## Records shown

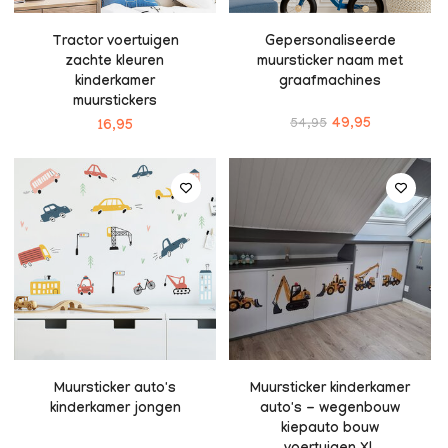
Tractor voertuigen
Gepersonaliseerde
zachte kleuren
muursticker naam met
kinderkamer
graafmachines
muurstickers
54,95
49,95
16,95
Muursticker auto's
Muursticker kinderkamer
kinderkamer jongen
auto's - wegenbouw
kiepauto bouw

--

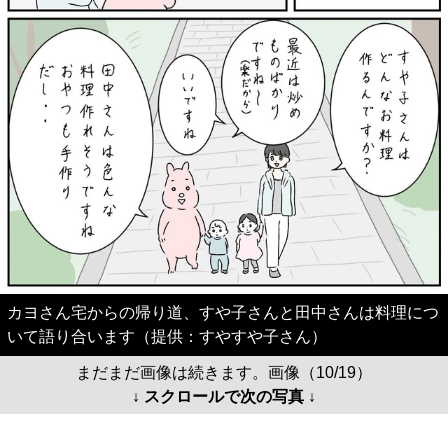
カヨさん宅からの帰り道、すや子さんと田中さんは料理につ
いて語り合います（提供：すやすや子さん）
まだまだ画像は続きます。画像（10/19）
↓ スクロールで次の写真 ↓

* * *

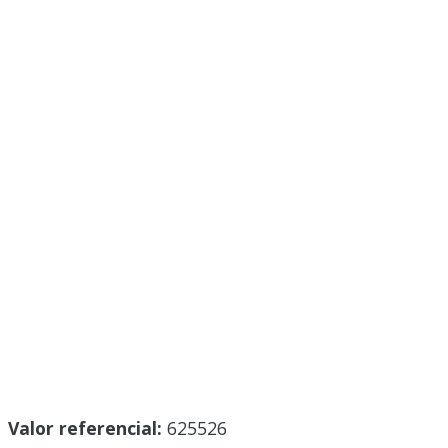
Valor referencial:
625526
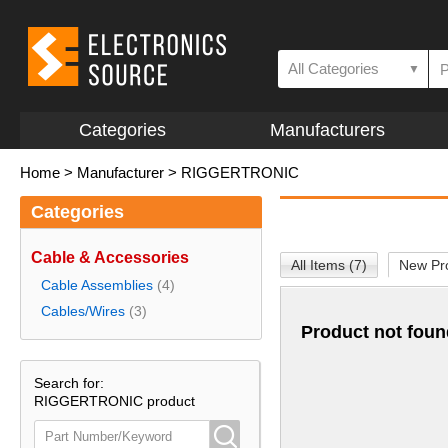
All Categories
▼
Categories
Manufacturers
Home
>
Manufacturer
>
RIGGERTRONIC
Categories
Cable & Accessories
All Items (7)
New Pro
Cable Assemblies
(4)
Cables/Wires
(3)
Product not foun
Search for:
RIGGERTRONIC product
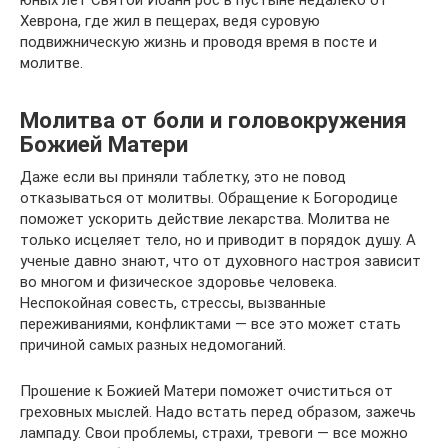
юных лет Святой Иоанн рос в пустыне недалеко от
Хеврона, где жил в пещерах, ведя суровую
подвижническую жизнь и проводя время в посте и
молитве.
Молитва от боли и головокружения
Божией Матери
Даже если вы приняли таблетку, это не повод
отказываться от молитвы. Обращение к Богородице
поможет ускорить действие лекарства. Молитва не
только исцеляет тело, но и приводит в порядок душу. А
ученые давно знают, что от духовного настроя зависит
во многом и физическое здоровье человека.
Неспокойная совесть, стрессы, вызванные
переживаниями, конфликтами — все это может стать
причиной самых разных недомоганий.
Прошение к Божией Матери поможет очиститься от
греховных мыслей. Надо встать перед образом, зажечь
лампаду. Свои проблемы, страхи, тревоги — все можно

## About this exercise
The reply should hold exactly the lines above, starting at the line with "Manufacturers" and ending at the line with "лампаду. Свои проблемы, страхи, тревоги", and no pictures.

## Response box
Manufacturers
Home
>
Manufacturer
>
RIGGERTRONIC
Categories
Cable & Accessories
All Items (7)
New Pro
Cable Assemblies
(4)
Cables/Wires
(3)
Product not foun
Search for:
RIGGERTRONIC product
юных лет Святой Иоанн рос в пустыне недалеко от
Хеврона, где жил в пещерах, ведя суровую
подвижническую жизнь и проводя время в посте и
молитве.
Молитва от боли и головокружения
Божией Матери
Даже если вы приняли таблетку, это не повод
отказываться от молитвы. Обращение к Богородице
поможет ускорить действие лекарства. Молитва не
только исцеляет тело, но и приводит в порядок душу. А
ученые давно знают, что от духовного настроя зависит
во многом и физическое здоровье человека.
Неспокойная совесть, стрессы, вызванные
переживаниями, конфликтами — все это может стать
причиной самых разных недомоганий.
Прошение к Божией Матери поможет очиститься от
греховных мыслей. Надо встать перед образом, зажечь
лампаду. Свои проблемы, страхи, тревоги — все можно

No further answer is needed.